With "A la Vertical de L'Eté", the passage of time needed to be colored in, in order to find a tone, a proper volume to identify it - to make it real. The design was conceived along these lines


The decor was conceived along these lines.
It wasn't a question of creating a sociological reality, but one of setting a stage where the colors and materials would embody the notion of time and the singular approach the characters have to it. Bits of colored paper or a brilliant yellow crying out to be tarnished echoed Lien's fragility and spontaneity, a deep luminous green expressed the perennial nature of family traditions; rough hewn wood combined with fresh water evoked the purity and harmony that human beings aspire to, as seen through Quoc's character.

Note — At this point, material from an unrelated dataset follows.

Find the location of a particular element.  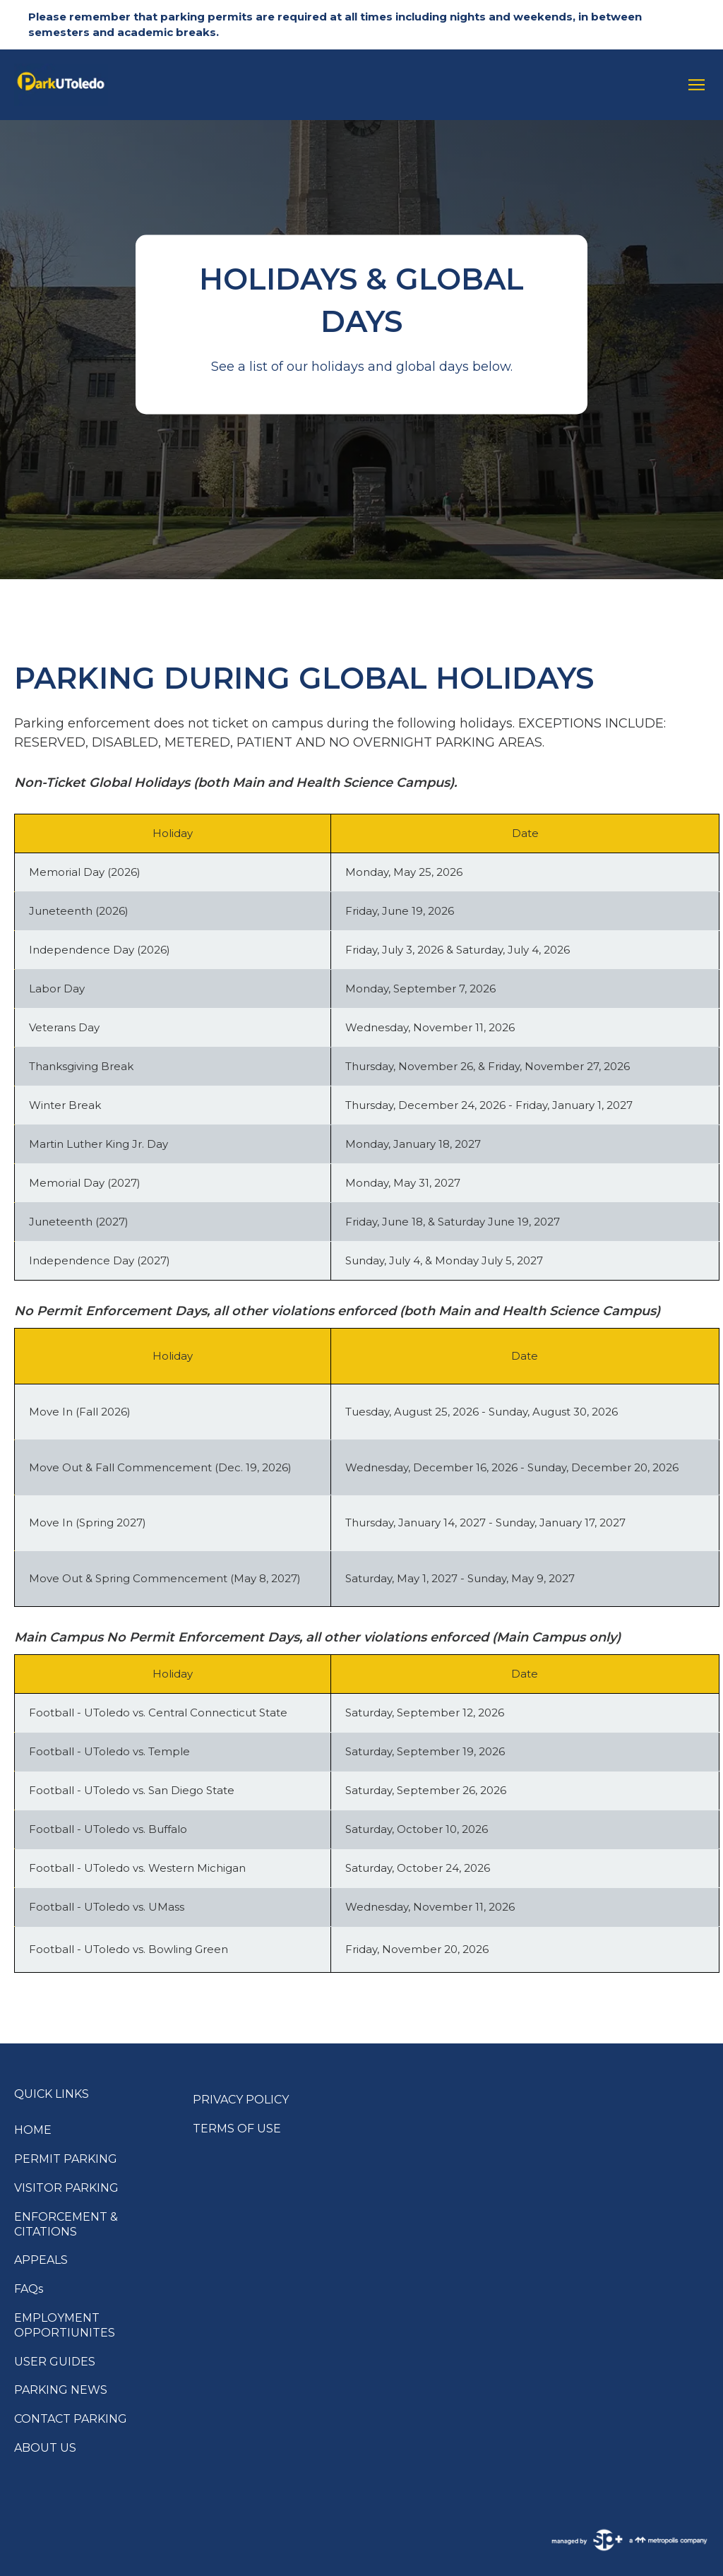 ABOUT US is located at coordinates (45, 2448).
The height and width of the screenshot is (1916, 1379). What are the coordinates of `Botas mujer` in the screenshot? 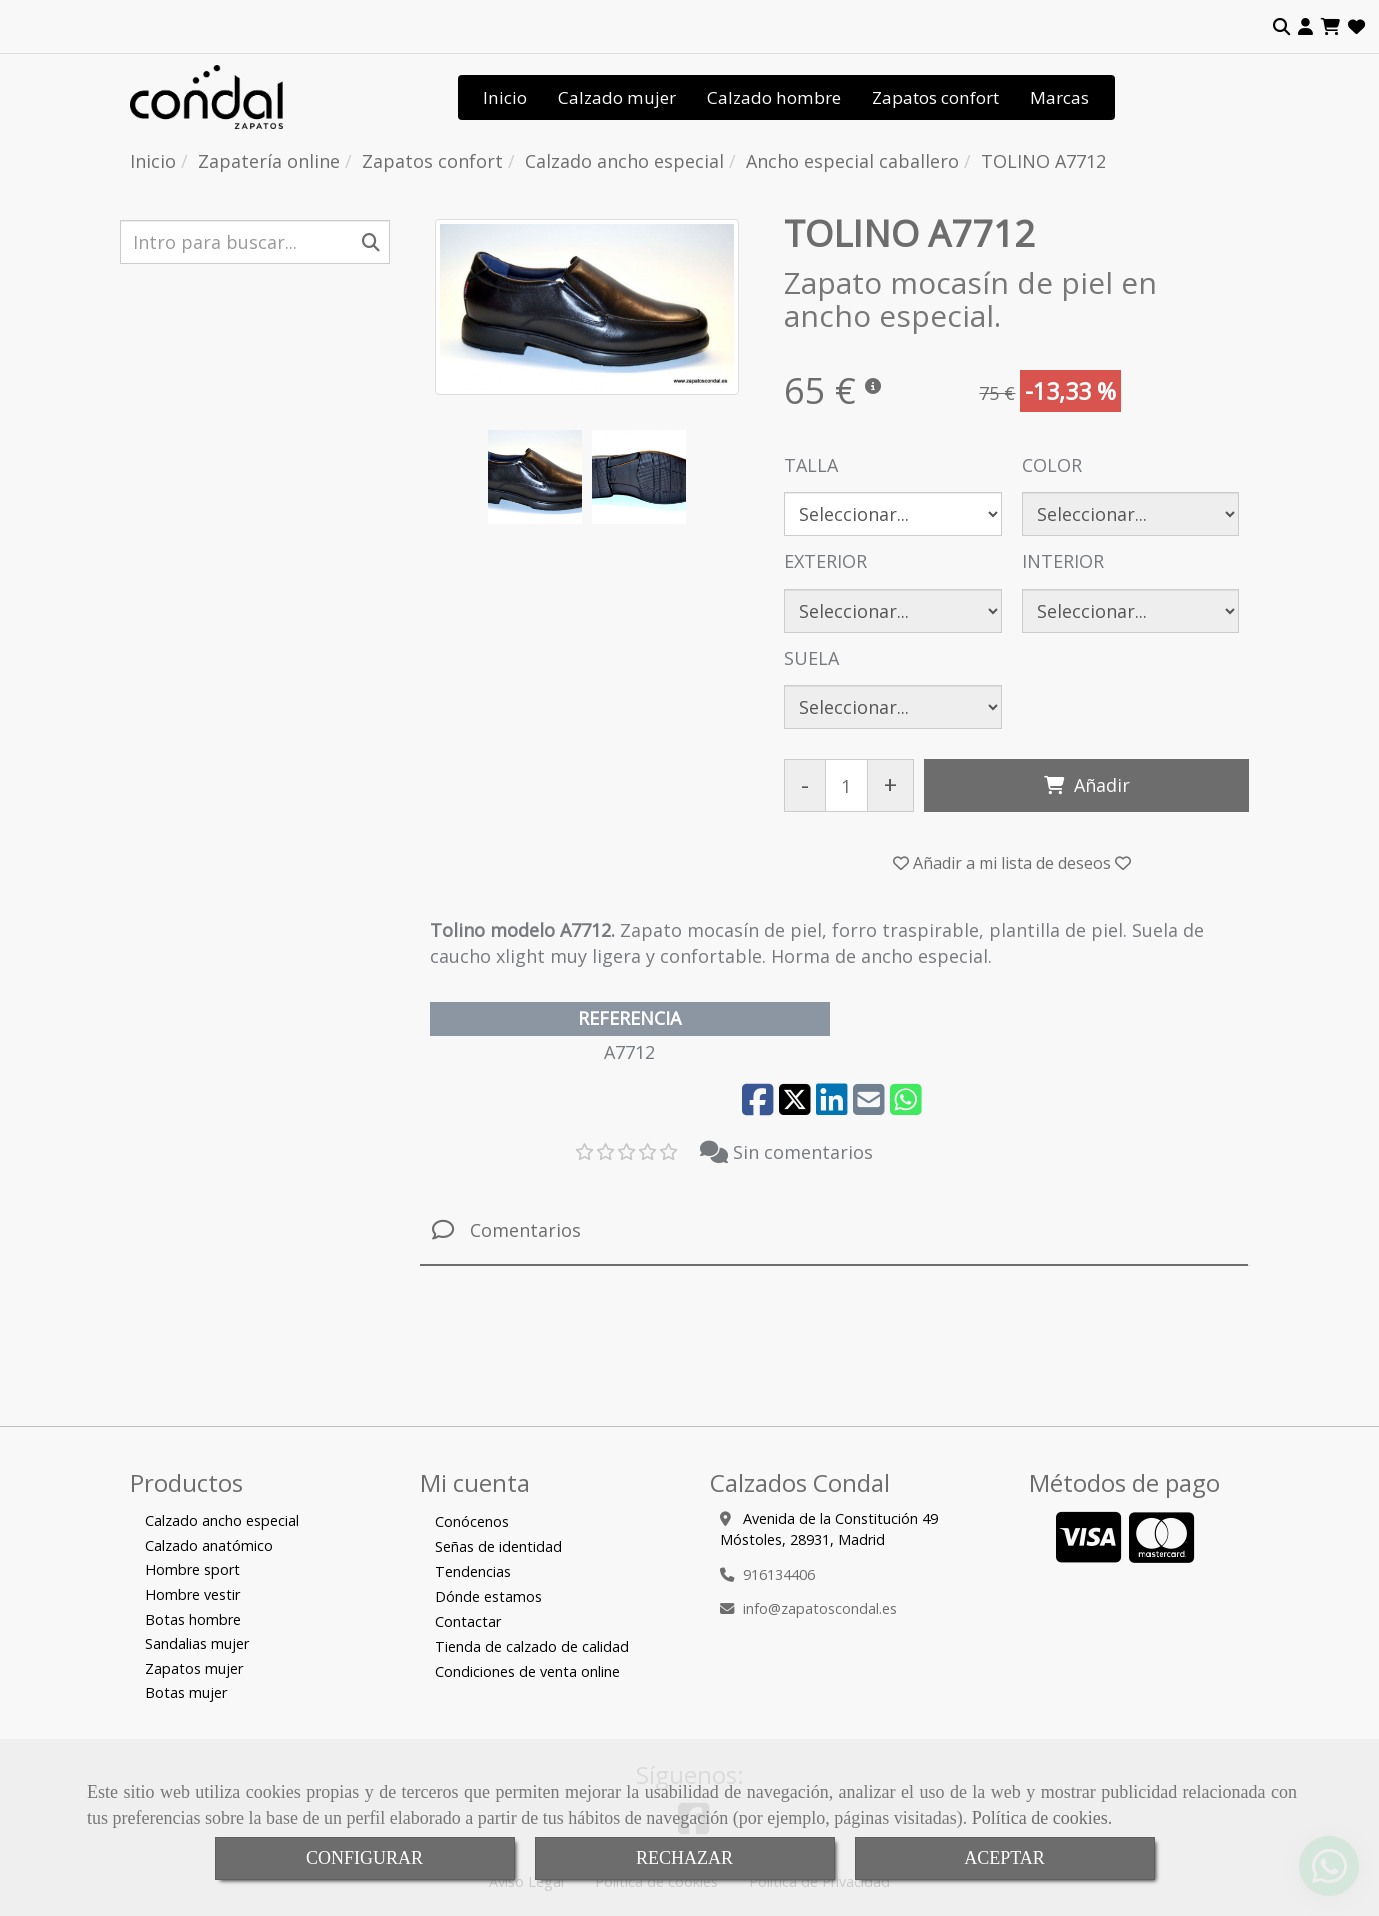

In Vietnam and more specifically in Hanoi, the precariousness of the materials used to join or divide houses from one another allows anyone who wants to see and listen to their neighbors' lives. Intimacy and secrets find themselves partly hidden in daily gestures, implied in the spaces they live in and the things they decorate them with. The colors used, their opacity or transparency, as well as the walls with their elaborate openwork, play an important role in the expression of these characteristics. Therefore, the choice of sets, their conception, their arrangement takes on a particular resonance and the design becomes an actor in its own right.